Your task –
Copy out each line below that has the word "sidebar" in it.

+++ Entries supplied

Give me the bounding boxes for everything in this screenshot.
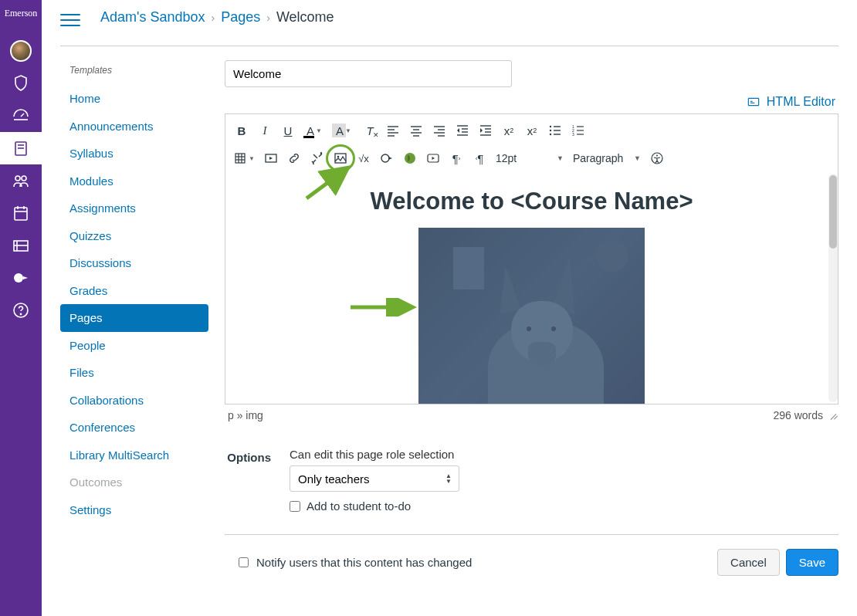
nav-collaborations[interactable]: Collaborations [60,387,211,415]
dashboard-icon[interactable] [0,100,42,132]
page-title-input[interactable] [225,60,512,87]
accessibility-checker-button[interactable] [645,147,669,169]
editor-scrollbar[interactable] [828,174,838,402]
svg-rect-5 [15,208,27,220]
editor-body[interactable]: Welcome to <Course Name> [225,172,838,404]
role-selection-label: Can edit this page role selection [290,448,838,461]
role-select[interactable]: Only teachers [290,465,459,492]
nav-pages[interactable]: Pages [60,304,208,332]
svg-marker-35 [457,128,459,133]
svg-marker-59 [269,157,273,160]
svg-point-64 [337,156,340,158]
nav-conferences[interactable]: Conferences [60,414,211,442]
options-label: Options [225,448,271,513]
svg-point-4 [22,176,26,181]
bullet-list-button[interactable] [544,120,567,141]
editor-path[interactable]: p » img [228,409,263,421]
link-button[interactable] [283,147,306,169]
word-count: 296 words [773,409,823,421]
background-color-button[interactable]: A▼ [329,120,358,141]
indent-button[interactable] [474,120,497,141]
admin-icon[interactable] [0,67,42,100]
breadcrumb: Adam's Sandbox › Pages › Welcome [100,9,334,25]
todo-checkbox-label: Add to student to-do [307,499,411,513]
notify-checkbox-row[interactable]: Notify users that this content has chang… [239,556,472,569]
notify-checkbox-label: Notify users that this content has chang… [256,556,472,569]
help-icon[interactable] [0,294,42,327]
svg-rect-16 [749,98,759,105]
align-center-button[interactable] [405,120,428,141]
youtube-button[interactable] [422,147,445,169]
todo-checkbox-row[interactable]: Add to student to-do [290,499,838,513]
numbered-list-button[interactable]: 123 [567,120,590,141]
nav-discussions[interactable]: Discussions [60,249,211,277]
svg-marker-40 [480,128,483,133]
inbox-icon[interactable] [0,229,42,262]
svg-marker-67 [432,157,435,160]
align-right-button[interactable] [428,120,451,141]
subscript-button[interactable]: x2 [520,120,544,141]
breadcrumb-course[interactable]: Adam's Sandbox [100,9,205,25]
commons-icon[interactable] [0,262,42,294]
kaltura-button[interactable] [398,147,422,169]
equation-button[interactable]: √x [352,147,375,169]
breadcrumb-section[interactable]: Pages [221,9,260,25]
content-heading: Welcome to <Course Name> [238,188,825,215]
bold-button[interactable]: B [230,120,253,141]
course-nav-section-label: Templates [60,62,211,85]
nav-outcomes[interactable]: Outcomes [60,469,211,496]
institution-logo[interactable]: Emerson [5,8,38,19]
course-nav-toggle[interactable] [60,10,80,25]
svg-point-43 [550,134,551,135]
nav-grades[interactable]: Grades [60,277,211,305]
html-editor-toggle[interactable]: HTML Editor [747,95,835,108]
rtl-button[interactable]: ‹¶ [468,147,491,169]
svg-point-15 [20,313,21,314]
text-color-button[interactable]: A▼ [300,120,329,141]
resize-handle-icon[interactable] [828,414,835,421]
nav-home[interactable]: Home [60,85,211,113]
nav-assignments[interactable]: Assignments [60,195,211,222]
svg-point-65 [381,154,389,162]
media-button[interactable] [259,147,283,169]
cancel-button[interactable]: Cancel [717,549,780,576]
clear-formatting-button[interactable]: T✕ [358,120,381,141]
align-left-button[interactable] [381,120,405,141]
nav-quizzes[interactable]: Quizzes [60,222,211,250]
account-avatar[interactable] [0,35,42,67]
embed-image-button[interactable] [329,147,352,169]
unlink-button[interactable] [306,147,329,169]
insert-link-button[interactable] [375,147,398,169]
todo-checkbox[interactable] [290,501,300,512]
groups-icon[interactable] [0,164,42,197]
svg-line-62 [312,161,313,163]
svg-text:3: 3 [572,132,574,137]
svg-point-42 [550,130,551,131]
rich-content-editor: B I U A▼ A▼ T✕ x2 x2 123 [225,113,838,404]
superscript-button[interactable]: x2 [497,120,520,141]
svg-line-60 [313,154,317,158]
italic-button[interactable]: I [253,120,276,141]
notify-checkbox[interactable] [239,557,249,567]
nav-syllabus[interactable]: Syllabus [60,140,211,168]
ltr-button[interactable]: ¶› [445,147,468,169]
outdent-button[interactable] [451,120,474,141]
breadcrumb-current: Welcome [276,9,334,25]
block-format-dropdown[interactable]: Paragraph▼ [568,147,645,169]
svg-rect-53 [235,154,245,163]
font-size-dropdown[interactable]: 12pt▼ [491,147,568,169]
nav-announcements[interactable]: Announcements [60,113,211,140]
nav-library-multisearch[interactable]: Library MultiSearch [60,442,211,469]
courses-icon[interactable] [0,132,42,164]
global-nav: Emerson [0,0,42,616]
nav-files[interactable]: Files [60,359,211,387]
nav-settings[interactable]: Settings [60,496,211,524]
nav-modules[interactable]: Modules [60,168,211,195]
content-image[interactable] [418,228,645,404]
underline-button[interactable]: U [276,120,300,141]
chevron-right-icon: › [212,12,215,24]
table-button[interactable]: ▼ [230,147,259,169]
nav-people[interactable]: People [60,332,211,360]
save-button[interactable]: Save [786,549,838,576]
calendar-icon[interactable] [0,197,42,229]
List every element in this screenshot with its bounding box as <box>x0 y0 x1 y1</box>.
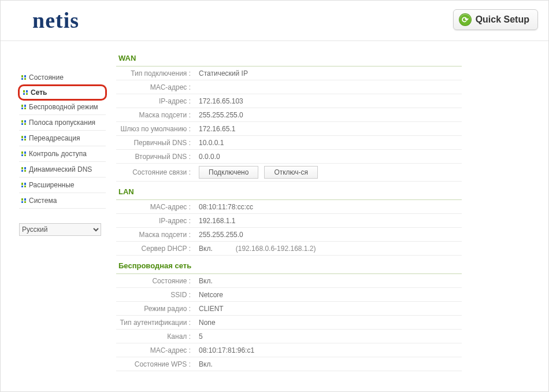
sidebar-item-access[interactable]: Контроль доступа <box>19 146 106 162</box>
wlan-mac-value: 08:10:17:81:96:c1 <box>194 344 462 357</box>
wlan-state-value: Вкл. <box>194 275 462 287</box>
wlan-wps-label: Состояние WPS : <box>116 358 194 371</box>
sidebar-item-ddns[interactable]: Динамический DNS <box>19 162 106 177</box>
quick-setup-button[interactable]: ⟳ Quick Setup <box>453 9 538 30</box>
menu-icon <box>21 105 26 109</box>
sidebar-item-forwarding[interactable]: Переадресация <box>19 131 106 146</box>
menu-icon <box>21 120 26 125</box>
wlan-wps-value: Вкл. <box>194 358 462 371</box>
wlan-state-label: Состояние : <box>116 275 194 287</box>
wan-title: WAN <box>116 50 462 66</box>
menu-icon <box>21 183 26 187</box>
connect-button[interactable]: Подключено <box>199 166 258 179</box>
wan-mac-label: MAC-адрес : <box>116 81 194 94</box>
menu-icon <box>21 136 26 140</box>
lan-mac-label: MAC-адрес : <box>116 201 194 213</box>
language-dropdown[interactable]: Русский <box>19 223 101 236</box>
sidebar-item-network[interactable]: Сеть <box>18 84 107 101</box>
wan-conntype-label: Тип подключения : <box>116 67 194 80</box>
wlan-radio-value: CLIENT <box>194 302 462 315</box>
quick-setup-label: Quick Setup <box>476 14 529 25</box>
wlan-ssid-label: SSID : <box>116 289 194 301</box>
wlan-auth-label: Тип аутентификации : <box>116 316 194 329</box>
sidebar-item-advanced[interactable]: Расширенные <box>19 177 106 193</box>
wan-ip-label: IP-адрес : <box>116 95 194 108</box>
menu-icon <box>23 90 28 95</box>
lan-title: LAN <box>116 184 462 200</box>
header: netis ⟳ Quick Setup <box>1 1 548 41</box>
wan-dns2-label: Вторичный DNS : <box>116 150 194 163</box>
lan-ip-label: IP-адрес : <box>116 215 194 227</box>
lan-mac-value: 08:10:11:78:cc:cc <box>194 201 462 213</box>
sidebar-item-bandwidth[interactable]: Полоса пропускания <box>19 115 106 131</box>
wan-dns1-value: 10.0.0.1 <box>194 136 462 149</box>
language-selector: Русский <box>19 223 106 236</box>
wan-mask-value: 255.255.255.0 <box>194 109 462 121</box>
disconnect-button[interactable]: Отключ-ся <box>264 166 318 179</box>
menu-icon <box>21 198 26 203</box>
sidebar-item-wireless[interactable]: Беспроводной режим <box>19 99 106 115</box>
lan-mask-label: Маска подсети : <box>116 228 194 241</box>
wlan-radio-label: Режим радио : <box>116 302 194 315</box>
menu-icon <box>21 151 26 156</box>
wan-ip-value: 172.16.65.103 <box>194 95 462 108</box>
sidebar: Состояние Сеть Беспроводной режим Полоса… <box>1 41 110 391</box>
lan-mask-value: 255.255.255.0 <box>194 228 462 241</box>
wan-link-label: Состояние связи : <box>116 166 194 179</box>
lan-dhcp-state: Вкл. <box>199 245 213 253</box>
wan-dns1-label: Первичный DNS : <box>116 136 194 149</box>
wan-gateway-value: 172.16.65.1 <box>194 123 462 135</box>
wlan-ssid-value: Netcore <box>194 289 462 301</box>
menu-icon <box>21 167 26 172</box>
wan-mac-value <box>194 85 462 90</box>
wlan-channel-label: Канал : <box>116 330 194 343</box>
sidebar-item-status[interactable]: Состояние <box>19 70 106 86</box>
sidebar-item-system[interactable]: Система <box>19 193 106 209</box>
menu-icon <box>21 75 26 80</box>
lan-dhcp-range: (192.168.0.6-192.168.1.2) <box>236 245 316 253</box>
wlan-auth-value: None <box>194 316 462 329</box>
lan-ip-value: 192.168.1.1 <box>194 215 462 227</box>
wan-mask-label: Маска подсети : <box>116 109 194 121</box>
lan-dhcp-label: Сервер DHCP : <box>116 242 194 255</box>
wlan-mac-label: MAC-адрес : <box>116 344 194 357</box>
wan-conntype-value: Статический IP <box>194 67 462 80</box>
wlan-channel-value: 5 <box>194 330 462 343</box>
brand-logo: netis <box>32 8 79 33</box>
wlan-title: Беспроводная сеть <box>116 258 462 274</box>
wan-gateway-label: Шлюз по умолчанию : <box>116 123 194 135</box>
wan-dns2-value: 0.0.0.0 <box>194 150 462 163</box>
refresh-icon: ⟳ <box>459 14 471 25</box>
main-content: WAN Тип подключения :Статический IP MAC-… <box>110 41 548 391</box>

++++++
+++ Entries supplied

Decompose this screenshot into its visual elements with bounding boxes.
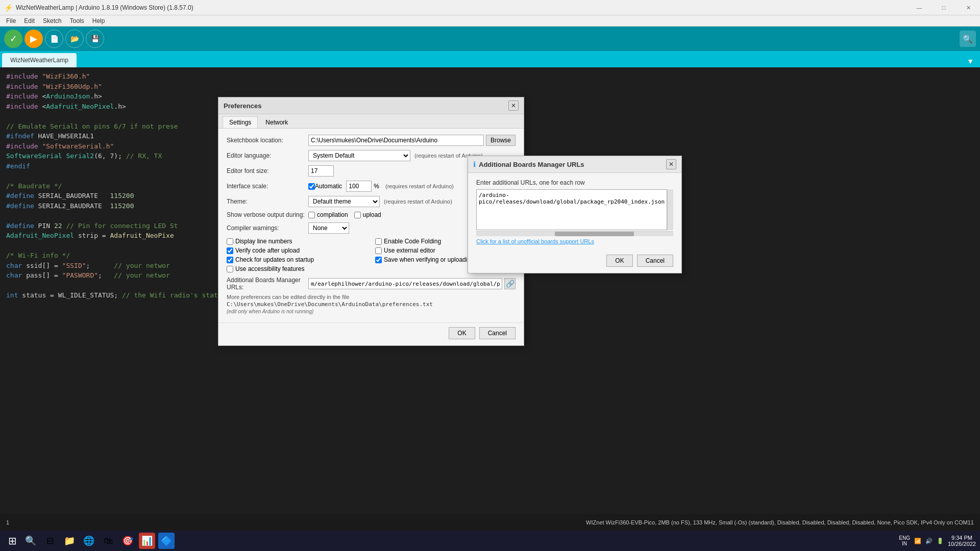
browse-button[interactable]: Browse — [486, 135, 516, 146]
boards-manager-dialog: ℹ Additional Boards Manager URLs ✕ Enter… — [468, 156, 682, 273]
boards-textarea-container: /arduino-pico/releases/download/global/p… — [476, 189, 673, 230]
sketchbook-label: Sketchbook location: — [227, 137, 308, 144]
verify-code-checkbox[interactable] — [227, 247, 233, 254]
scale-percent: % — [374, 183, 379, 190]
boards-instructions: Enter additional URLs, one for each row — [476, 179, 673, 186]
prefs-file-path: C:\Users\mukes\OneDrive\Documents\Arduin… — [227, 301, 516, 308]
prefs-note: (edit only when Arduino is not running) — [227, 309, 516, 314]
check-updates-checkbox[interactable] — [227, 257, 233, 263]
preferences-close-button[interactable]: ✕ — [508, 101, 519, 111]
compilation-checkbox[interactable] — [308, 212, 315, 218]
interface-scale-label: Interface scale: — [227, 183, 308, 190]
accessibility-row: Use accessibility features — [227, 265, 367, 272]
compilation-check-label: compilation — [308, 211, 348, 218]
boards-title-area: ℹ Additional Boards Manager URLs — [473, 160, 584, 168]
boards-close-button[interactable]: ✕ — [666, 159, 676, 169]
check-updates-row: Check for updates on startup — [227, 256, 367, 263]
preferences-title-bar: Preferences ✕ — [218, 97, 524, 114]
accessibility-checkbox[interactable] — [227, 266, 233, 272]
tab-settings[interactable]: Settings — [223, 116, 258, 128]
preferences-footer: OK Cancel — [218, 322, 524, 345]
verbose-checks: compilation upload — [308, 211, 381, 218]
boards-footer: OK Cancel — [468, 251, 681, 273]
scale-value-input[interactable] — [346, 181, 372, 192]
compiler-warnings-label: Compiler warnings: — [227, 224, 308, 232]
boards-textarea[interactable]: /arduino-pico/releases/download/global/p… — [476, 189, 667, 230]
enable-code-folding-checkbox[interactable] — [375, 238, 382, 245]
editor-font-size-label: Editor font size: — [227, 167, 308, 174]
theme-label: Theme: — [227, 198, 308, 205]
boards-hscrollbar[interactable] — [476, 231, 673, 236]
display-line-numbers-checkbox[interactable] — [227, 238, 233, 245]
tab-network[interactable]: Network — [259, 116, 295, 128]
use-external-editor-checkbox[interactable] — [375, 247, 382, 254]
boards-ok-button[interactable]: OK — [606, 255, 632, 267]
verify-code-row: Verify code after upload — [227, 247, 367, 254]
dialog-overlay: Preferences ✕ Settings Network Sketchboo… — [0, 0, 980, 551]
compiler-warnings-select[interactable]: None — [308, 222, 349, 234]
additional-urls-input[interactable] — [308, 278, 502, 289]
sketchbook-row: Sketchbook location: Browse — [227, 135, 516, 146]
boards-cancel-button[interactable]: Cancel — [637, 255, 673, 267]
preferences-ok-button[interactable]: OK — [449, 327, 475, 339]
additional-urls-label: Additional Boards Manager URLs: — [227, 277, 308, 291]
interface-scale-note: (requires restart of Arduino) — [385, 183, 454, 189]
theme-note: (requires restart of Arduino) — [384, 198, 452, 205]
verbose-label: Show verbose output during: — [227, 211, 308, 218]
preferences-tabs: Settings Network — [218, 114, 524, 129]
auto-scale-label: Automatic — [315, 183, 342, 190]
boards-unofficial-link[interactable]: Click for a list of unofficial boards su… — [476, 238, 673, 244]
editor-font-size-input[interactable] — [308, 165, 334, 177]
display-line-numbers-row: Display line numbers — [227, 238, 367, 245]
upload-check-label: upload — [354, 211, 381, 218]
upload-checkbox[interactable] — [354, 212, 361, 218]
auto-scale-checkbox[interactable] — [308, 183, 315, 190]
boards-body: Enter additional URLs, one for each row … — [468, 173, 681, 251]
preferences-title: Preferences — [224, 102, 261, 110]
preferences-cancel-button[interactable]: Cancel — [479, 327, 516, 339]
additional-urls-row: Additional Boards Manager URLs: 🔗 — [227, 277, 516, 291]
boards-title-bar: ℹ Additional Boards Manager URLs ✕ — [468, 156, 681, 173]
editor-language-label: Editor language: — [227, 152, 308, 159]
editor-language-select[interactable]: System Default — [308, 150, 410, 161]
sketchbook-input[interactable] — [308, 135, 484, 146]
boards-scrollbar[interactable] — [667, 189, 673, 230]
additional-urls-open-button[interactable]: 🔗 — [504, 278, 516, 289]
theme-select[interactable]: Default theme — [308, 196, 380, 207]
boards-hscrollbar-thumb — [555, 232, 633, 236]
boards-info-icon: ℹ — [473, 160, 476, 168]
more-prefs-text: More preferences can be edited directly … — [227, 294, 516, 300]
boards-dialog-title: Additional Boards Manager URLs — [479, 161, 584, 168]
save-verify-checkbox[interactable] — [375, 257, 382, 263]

++++++

Answer to this exercise –
sidebar-item-access[interactable]: Контроль доступа <box>19 146 106 162</box>
sidebar-item-ddns[interactable]: Динамический DNS <box>19 162 106 177</box>
sidebar-item-forwarding[interactable]: Переадресация <box>19 131 106 146</box>
sidebar-item-network[interactable]: Сеть <box>18 84 107 101</box>
sidebar-item-advanced[interactable]: Расширенные <box>19 177 106 193</box>
sidebar-item-bandwidth[interactable]: Полоса пропускания <box>19 115 106 131</box>
sidebar-item-wireless[interactable]: Беспроводной режим <box>19 99 106 115</box>
sidebar: Состояние Сеть Беспроводной режим Полоса… <box>1 41 110 391</box>
sidebar-item-status[interactable]: Состояние <box>19 70 106 86</box>
sidebar-item-system[interactable]: Система <box>19 193 106 209</box>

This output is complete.